■ THE TASK ■
Output all the data below verbatim.

Collected data entries
________________________________________

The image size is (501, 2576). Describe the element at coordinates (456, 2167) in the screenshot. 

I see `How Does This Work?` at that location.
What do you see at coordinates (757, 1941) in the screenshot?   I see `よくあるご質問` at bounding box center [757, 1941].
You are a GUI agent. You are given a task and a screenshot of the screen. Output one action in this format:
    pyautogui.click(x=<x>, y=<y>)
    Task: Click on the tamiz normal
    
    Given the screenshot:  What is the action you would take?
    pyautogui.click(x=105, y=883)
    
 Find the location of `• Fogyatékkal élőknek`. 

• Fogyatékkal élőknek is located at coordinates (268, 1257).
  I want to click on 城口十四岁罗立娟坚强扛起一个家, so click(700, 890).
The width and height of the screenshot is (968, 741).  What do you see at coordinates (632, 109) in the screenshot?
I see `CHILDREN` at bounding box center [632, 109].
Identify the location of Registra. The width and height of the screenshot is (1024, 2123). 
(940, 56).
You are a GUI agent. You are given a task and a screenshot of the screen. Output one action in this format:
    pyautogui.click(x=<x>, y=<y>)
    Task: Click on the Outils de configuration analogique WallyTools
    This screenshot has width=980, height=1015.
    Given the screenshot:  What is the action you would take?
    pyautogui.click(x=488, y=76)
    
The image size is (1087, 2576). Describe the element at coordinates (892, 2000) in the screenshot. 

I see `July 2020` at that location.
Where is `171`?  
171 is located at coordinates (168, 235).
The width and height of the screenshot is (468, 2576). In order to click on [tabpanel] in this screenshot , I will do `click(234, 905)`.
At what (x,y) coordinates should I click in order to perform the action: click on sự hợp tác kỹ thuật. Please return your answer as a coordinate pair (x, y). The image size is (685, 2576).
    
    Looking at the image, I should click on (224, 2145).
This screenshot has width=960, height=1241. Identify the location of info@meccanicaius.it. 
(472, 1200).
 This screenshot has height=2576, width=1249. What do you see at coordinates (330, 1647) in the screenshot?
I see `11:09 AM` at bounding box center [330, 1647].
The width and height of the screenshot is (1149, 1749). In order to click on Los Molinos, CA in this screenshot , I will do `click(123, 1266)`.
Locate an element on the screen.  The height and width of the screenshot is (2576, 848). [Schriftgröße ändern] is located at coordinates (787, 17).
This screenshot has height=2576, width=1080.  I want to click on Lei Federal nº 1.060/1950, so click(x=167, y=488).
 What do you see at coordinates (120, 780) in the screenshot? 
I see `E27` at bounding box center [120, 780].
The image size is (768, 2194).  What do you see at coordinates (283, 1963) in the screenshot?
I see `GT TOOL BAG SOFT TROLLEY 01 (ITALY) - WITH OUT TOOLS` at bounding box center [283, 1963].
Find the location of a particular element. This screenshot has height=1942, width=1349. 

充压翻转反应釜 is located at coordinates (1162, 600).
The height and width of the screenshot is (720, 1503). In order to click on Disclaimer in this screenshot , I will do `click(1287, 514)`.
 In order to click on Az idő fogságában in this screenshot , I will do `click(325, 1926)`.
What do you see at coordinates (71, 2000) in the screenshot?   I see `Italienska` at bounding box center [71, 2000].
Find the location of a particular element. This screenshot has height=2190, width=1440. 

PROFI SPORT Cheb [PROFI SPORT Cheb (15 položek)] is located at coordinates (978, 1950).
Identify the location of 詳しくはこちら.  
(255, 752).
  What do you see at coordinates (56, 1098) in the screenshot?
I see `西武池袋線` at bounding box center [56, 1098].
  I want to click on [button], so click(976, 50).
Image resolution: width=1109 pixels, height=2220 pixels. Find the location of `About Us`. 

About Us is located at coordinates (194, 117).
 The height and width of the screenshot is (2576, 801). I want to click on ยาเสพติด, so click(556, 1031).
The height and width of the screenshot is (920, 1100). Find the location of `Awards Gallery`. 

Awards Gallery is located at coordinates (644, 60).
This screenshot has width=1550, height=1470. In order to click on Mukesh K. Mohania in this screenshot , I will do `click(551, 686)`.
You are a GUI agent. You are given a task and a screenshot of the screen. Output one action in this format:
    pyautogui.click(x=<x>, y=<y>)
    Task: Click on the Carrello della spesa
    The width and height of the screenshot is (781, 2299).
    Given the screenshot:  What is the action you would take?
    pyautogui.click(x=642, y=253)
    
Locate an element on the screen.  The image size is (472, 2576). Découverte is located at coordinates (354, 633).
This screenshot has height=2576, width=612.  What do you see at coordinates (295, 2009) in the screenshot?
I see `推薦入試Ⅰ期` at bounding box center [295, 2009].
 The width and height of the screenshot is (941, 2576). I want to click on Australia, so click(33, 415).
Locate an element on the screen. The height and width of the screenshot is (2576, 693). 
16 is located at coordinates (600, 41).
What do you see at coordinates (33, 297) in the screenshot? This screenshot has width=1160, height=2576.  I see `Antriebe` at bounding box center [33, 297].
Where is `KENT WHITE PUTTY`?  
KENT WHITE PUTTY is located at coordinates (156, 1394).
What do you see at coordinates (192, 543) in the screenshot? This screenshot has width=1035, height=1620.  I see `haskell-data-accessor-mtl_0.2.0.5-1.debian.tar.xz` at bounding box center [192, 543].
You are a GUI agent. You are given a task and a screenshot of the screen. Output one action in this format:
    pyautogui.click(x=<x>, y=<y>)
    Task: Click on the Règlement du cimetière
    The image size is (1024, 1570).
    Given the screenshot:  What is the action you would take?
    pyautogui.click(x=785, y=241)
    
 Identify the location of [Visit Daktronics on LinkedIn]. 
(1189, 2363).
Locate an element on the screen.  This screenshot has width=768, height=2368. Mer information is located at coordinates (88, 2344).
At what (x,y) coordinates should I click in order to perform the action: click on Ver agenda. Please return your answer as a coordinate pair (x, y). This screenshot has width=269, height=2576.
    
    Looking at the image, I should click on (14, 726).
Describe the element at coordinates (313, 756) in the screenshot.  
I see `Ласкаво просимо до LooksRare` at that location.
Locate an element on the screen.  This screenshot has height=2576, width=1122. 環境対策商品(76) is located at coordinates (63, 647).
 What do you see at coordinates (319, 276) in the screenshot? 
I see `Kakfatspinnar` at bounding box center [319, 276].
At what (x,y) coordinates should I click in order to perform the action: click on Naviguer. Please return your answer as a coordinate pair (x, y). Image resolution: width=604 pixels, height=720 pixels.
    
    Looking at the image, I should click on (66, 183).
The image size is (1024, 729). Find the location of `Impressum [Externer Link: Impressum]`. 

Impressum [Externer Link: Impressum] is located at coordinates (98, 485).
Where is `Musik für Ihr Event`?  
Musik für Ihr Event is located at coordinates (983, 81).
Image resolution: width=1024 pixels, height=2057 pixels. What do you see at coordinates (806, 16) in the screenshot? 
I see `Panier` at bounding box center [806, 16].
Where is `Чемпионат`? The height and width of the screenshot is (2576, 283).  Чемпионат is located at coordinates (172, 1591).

________________________________________

■ RESPONSE TO THIS EXERCISE ■
The image size is (501, 2576). Describe the element at coordinates (456, 2167) in the screenshot. 

I see `How Does This Work?` at that location.
What do you see at coordinates (757, 1941) in the screenshot?   I see `よくあるご質問` at bounding box center [757, 1941].
You are a GUI agent. You are given a task and a screenshot of the screen. Output one action in this format:
    pyautogui.click(x=<x>, y=<y>)
    Task: Click on the tamiz normal
    
    Given the screenshot:  What is the action you would take?
    pyautogui.click(x=105, y=883)
    
 Find the location of `• Fogyatékkal élőknek`. 

• Fogyatékkal élőknek is located at coordinates (268, 1257).
  I want to click on 城口十四岁罗立娟坚强扛起一个家, so click(700, 890).
The width and height of the screenshot is (968, 741).  What do you see at coordinates (632, 109) in the screenshot?
I see `CHILDREN` at bounding box center [632, 109].
Identify the location of Registra. The width and height of the screenshot is (1024, 2123). 
(940, 56).
You are a GUI agent. You are given a task and a screenshot of the screen. Output one action in this format:
    pyautogui.click(x=<x>, y=<y>)
    Task: Click on the Outils de configuration analogique WallyTools
    This screenshot has width=980, height=1015.
    Given the screenshot:  What is the action you would take?
    pyautogui.click(x=488, y=76)
    
The image size is (1087, 2576). Describe the element at coordinates (892, 2000) in the screenshot. 

I see `July 2020` at that location.
Where is `171`?  
171 is located at coordinates (168, 235).
The width and height of the screenshot is (468, 2576). In order to click on [tabpanel] in this screenshot , I will do `click(234, 905)`.
At what (x,y) coordinates should I click in order to perform the action: click on sự hợp tác kỹ thuật. Please return your answer as a coordinate pair (x, y). The image size is (685, 2576).
    
    Looking at the image, I should click on (224, 2145).
This screenshot has width=960, height=1241. Identify the location of info@meccanicaius.it. 
(472, 1200).
 This screenshot has height=2576, width=1249. What do you see at coordinates (330, 1647) in the screenshot?
I see `11:09 AM` at bounding box center [330, 1647].
The width and height of the screenshot is (1149, 1749). In order to click on Los Molinos, CA in this screenshot , I will do `click(123, 1266)`.
Locate an element on the screen.  The height and width of the screenshot is (2576, 848). [Schriftgröße ändern] is located at coordinates (787, 17).
This screenshot has height=2576, width=1080.  I want to click on Lei Federal nº 1.060/1950, so click(x=167, y=488).
 What do you see at coordinates (120, 780) in the screenshot? 
I see `E27` at bounding box center [120, 780].
The image size is (768, 2194).  What do you see at coordinates (283, 1963) in the screenshot?
I see `GT TOOL BAG SOFT TROLLEY 01 (ITALY) - WITH OUT TOOLS` at bounding box center [283, 1963].
Find the location of a particular element. This screenshot has height=1942, width=1349. 

充压翻转反应釜 is located at coordinates (1162, 600).
The height and width of the screenshot is (720, 1503). In order to click on Disclaimer in this screenshot , I will do `click(1287, 514)`.
 In order to click on Az idő fogságában in this screenshot , I will do `click(325, 1926)`.
What do you see at coordinates (71, 2000) in the screenshot?   I see `Italienska` at bounding box center [71, 2000].
Find the location of a particular element. This screenshot has height=2190, width=1440. 

PROFI SPORT Cheb [PROFI SPORT Cheb (15 položek)] is located at coordinates (978, 1950).
Identify the location of 詳しくはこちら.  
(255, 752).
  What do you see at coordinates (56, 1098) in the screenshot?
I see `西武池袋線` at bounding box center [56, 1098].
  I want to click on [button], so click(976, 50).
Image resolution: width=1109 pixels, height=2220 pixels. Find the location of `About Us`. 

About Us is located at coordinates (194, 117).
 The height and width of the screenshot is (2576, 801). I want to click on ยาเสพติด, so click(556, 1031).
The height and width of the screenshot is (920, 1100). Find the location of `Awards Gallery`. 

Awards Gallery is located at coordinates (644, 60).
This screenshot has width=1550, height=1470. In order to click on Mukesh K. Mohania in this screenshot , I will do `click(551, 686)`.
You are a GUI agent. You are given a task and a screenshot of the screen. Output one action in this format:
    pyautogui.click(x=<x>, y=<y>)
    Task: Click on the Carrello della spesa
    The width and height of the screenshot is (781, 2299).
    Given the screenshot:  What is the action you would take?
    pyautogui.click(x=642, y=253)
    
Locate an element on the screen.  The image size is (472, 2576). Découverte is located at coordinates (354, 633).
This screenshot has height=2576, width=612.  What do you see at coordinates (295, 2009) in the screenshot?
I see `推薦入試Ⅰ期` at bounding box center [295, 2009].
 The width and height of the screenshot is (941, 2576). I want to click on Australia, so click(33, 415).
Locate an element on the screen. The height and width of the screenshot is (2576, 693). 
16 is located at coordinates (600, 41).
What do you see at coordinates (33, 297) in the screenshot? This screenshot has width=1160, height=2576.  I see `Antriebe` at bounding box center [33, 297].
Where is `KENT WHITE PUTTY`?  
KENT WHITE PUTTY is located at coordinates (156, 1394).
What do you see at coordinates (192, 543) in the screenshot? This screenshot has width=1035, height=1620.  I see `haskell-data-accessor-mtl_0.2.0.5-1.debian.tar.xz` at bounding box center [192, 543].
You are a GUI agent. You are given a task and a screenshot of the screen. Output one action in this format:
    pyautogui.click(x=<x>, y=<y>)
    Task: Click on the Règlement du cimetière
    The image size is (1024, 1570).
    Given the screenshot:  What is the action you would take?
    pyautogui.click(x=785, y=241)
    
 Identify the location of [Visit Daktronics on LinkedIn]. 
(1189, 2363).
Locate an element on the screen.  This screenshot has width=768, height=2368. Mer information is located at coordinates (88, 2344).
At what (x,y) coordinates should I click in order to perform the action: click on Ver agenda. Please return your answer as a coordinate pair (x, y). This screenshot has width=269, height=2576.
    
    Looking at the image, I should click on (14, 726).
Describe the element at coordinates (313, 756) in the screenshot.  
I see `Ласкаво просимо до LooksRare` at that location.
Locate an element on the screen.  This screenshot has height=2576, width=1122. 環境対策商品(76) is located at coordinates (63, 647).
 What do you see at coordinates (319, 276) in the screenshot? 
I see `Kakfatspinnar` at bounding box center [319, 276].
At what (x,y) coordinates should I click in order to perform the action: click on Naviguer. Please return your answer as a coordinate pair (x, y). Image resolution: width=604 pixels, height=720 pixels.
    
    Looking at the image, I should click on (66, 183).
The image size is (1024, 729). Find the location of `Impressum [Externer Link: Impressum]`. 

Impressum [Externer Link: Impressum] is located at coordinates (98, 485).
Where is `Musik für Ihr Event`?  
Musik für Ihr Event is located at coordinates (983, 81).
Image resolution: width=1024 pixels, height=2057 pixels. What do you see at coordinates (806, 16) in the screenshot? 
I see `Panier` at bounding box center [806, 16].
Where is `Чемпионат`? The height and width of the screenshot is (2576, 283).  Чемпионат is located at coordinates (172, 1591).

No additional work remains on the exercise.